Parlamentares e membros de frentes parlamentares que têm afinidade com o tema conteúdo local e entidades como Associação Brasileira da Indústria de Máquinas e Equipamentos (Abimaq) e Sindicato Nacional da Indústria da Construção e Reparação Naval (Sinaval) tentam unir interesses comuns para deter a derrocada da indústria brasileira.

“A direção da Petrobras está fazendo um desserviço ao país e à própria Petrobras. Quer a revisão das exigências de conteúdo local até para a produção na área de Libra, o que é um absurdo. O ataque ao conteúdo local parte principalmente dos interesses das grandes petroleiras mundiais, que querem vir ao Brasil trazer sua cadeia de fornecedores junto e exportar o emprego brasileiro para eles”, protesta o deputado Davidson Magalhães (PCdoB-BA), organizador da comissão geral.

Segundo ele, o principal objetivo da mobilização é evitar que o País volte a ser mero exportador de commodities. “É isso que a cabeça estreita da direção da Petrobras e do governo querem. Nós já vivemos isso no ciclo do ouro e da cana de açúcar.”

Desemprego e tristeza
Em qualquer lugar do País onde a indústria naval ressurgiu na última década e meia, a promessa de desenvolvimento deu lugar ao desemprego e à tristeza.

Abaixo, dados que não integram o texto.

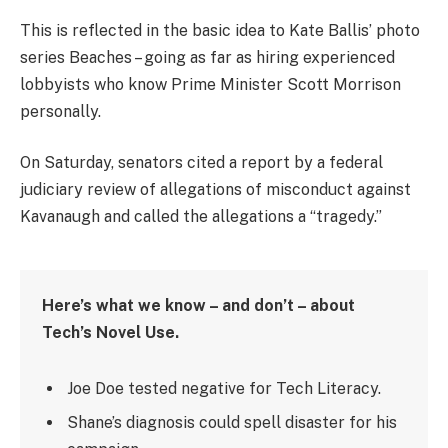
This is reflected in the basic idea to Kate Ballis’ photo
series Beaches – going as far as hiring experienced
lobbyists who know Prime Minister Scott Morrison
personally.
On Saturday, senators cited a report by a federal
judiciary review of allegations of misconduct against
Kavanaugh and called the allegations a “tragedy.”
Here’s what we know – and don’t – about
Tech’s Novel Use.
Joe Doe tested negative for Tech Literacy.
Shane’s diagnosis could spell disaster for his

O polo naval de São José do Norte (RS), por exemplo, que já teve 20 mil trabalhadores, hoje tem apenas três mil.

O estaleiro do Paraguaçu, no Recôncavo Baiano, que em março de 2014 chegou a ter quase oito mil trabalhadores e estava se tornando orgulho da indústria naval do Nordeste, hoje é um imenso canteiro de obras abandonado.

“Infelizmente, o governo Temer tem se especializado na lógica de exportar empregos. Seja na linha de gestão na atuação do BNDES (Banco Nacional de Desenvolvimento Econômico e Social), seja nas compras ou exigências feitas nos leilões para exploração de petróleo e nas compras da Petrobras, o conteúdo local tem sido abandonado. Estamos vivendo uma crise enorme na indústria naval”, diz Henrique Fontana. Ele lança nesta terça-feira (4) a Frente Parlamentar em Defesa da Indústria Naval Brasileira, às 17h30, na Câmara, “para unificar as diferentes frentes e defendermos a indústria nacional e o conteúdo local”.

Na semana passada, o presidente da Abimaq, João Carlos Marchesan, chamou de “burra” a decisão do governo de reduzir os percentuais de conteúdo local no setor de petróleo. “A decisão é burra em relação à indústria brasileira, mas atende perfeitamente aos interesses das grandes companhias mundiais de petróleo”, declarou à revista CartaCapital.

Presente à comissão geral na Câmara na semana passada, o representante da Federação Nacional dos Engenheiros (FNE), Artur Araújo, falou da gravidade da eliminação do conteúdo local em curso.

“Esse sinal que foi dado pelo governo e pela Petrobras, o que é mais grave, terá um custo para o país de cinco mil engenheiros dos mais capacitados. Isso não significa só cinco mil pessoas ou famílias. O que se perde violentamente é a capacidade de pensar. Se dispersa conhecimento, se desmonta equipes, em nome de abrir, de forma irresponsável, o setor para o mercado externo”, disse Araújo, segundo a Agência Câmara.